Nick Sabalausky wrote:
"Georg Wrede" <[email protected]> wrote in message
news:[email protected]...
Nick Sabalausky wrote:
"Kagamin" <[email protected]> wrote in message
I doubt that blunt non-null forcing will solve this problem. If you're
forced to use non-null, you'll invent a means to fool the compiler, some
analogue of null reference - a stub object, which use will result into
the same bug, with the difference that application won't crash
immediately, but will behave in unpredictable way, at some point causing
some other exception, so eventually you'll get your crash. Profit will
be infinitesimal if any.
The idea is that non-null would not be forced, but rather be the default
with an optional nullable for the times when it really is needed.
This is interesting. I wonder what the practical result of non-null as
default will be. Do programmers bother to specify nullable when needed, or
will they "try to do the [perceived] Right Thing" by assigning stupid
default values?
If the latter happens, then we really are worse off than with nulls.

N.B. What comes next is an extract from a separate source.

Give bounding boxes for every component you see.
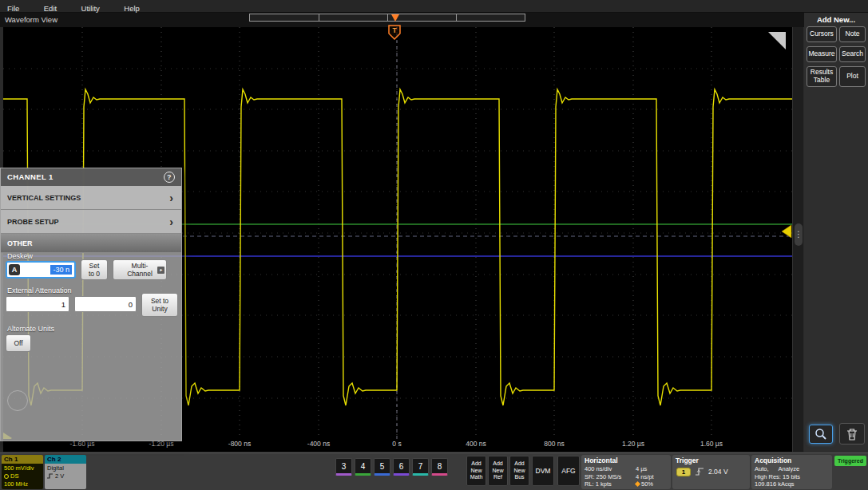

Then searching for the elusive bug will be much more work.
Interesting point. We should probably keep an eye on the languages that use
the "Foo" vs "Foo?" syntax for non-null vs nullable to see what usage
patterns arise. Although, I generally have little more than contempt for
programmers who blindly do what they were taught (by other amateurs) is
usually "the right thing" without considering whether it really is
appropriate for the situation at hand.
Although I would think that there must be plenty of examples of things we
already use that could make things worse if people used them improperly.
An interesting thought occurred to me just now. IIRC, Walter's argument
to always zeroing memory at allocation, was to give "sensible starting
values" and to "more easily see if data is uninitialised".
If assignment before use is compulsory, then we don't need to zero out
memory anymore. This ought to speed data intensive tasks up.